From the listing below, copy only the lines running from the line that contains "Fundsachen im Schulzentrum" to the line that contains "Busverbindungen suchen", both included.

§ **Data to examine**
▶

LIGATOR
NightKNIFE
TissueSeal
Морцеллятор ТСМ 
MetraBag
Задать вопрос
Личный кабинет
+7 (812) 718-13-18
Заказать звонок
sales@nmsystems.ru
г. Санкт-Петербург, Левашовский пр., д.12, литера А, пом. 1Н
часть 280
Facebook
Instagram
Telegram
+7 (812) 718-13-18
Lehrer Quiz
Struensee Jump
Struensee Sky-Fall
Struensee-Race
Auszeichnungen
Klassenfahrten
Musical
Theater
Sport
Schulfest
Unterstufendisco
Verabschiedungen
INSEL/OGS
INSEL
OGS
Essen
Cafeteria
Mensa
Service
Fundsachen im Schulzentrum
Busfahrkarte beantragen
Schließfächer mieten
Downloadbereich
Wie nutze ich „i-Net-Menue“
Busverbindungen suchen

◀
▶

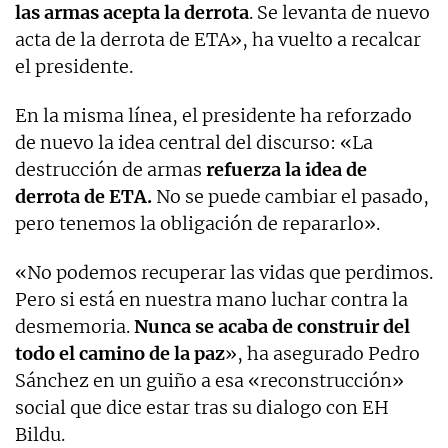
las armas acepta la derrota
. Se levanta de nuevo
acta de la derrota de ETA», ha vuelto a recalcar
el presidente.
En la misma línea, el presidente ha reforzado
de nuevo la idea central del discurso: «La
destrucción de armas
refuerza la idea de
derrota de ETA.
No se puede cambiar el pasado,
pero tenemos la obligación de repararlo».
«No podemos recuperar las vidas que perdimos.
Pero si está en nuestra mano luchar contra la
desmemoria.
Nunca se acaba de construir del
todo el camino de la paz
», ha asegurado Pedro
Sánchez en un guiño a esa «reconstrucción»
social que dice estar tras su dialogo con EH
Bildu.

◀

§ **Reply**
Fundsachen im Schulzentrum
Busfahrkarte beantragen
Schließfächer mieten
Downloadbereich
Wie nutze ich „i-Net-Menue“
Busverbindungen suchen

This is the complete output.